§ **Task details**
Within the records below, find each line with the word "sedang" and copy it out.

***

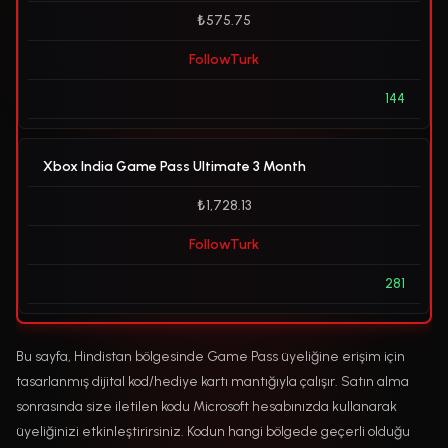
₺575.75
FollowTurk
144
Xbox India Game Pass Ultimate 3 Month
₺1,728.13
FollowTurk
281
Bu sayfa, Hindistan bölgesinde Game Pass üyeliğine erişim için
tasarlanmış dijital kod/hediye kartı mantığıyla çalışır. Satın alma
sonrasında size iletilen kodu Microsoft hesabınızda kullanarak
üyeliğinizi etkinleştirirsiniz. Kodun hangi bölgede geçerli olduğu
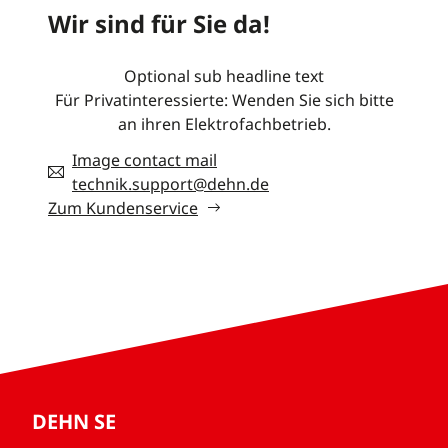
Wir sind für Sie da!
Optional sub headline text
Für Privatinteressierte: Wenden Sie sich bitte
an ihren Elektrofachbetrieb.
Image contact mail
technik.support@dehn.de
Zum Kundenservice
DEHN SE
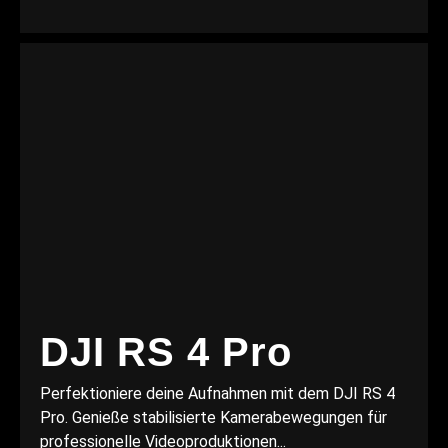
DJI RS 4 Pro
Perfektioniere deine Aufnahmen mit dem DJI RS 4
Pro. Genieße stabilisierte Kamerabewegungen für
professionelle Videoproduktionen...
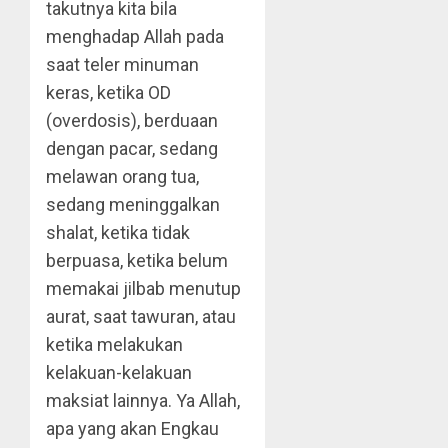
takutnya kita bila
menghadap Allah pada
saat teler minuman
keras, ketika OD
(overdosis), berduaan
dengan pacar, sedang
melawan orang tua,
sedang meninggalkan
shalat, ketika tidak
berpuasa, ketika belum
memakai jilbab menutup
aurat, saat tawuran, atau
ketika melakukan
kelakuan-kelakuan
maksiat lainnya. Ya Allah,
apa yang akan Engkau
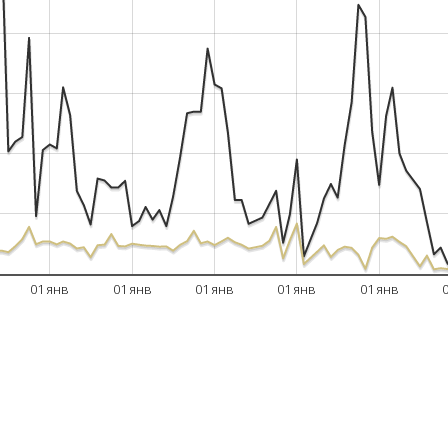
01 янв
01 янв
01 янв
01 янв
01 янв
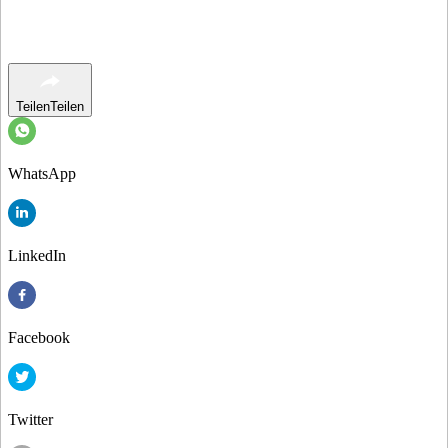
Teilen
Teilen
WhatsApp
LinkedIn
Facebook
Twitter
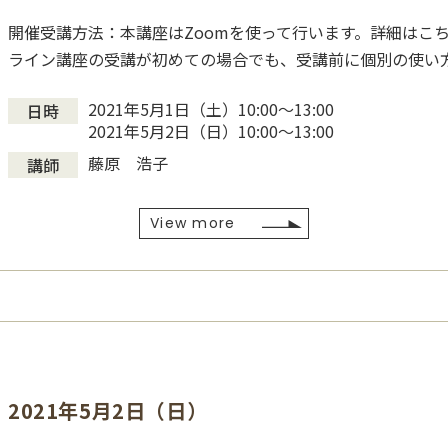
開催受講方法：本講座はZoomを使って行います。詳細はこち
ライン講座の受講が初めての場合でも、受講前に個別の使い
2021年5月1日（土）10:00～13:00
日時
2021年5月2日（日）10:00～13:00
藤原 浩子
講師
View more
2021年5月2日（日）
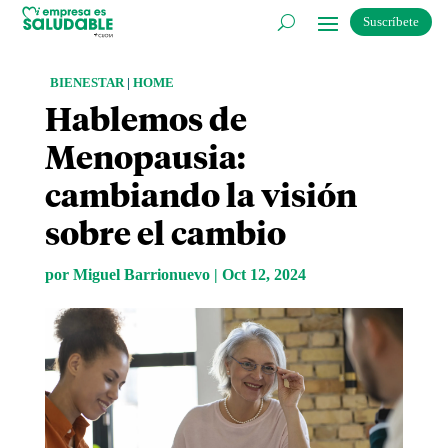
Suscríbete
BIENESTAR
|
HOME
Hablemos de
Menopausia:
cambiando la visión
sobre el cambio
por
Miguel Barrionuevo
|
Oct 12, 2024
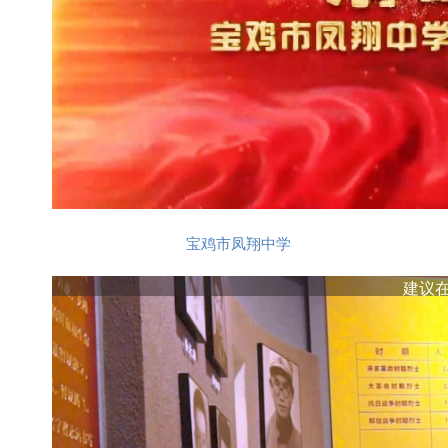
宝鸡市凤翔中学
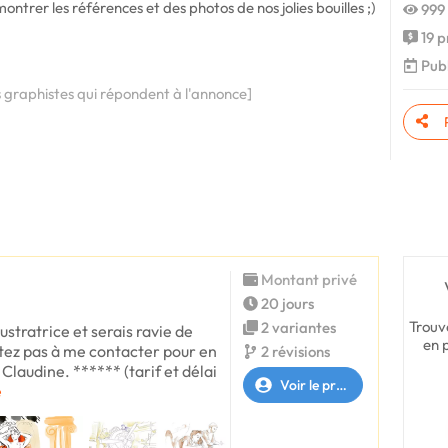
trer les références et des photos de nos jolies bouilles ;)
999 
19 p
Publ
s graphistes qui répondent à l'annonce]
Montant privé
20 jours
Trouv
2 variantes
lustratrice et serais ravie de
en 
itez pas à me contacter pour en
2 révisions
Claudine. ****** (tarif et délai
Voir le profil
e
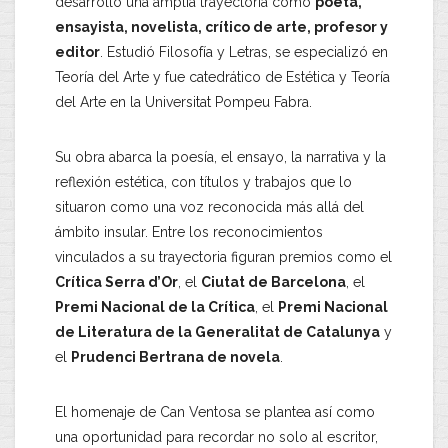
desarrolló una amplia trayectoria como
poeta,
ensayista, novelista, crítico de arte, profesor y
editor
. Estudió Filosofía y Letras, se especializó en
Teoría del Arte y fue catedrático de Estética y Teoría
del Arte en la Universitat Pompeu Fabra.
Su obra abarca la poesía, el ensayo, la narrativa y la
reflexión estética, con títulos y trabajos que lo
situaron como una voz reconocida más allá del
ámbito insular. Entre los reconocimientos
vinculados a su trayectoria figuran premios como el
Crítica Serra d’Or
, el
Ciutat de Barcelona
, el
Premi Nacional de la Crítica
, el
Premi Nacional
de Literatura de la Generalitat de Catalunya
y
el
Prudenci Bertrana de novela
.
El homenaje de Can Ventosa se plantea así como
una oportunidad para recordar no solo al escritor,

***

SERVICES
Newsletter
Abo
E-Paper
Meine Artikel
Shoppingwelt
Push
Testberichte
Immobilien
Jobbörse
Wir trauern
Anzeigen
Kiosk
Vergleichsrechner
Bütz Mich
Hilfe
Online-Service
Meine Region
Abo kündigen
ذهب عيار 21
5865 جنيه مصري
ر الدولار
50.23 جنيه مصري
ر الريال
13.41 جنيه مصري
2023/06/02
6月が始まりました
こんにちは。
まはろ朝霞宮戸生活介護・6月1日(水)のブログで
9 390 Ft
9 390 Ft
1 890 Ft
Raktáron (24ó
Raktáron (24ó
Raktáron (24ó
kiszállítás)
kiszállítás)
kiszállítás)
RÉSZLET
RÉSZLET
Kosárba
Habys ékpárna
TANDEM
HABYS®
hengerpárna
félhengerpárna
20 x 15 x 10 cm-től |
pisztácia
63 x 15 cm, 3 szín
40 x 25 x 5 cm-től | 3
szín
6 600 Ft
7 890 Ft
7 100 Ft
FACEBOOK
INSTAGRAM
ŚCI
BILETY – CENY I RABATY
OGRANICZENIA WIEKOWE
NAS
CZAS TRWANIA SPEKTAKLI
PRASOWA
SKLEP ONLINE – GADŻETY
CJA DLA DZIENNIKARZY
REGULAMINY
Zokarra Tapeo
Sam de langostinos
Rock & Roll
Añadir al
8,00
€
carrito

***

§ **Task output**
dengan pacar, sedang
sedang meninggalkan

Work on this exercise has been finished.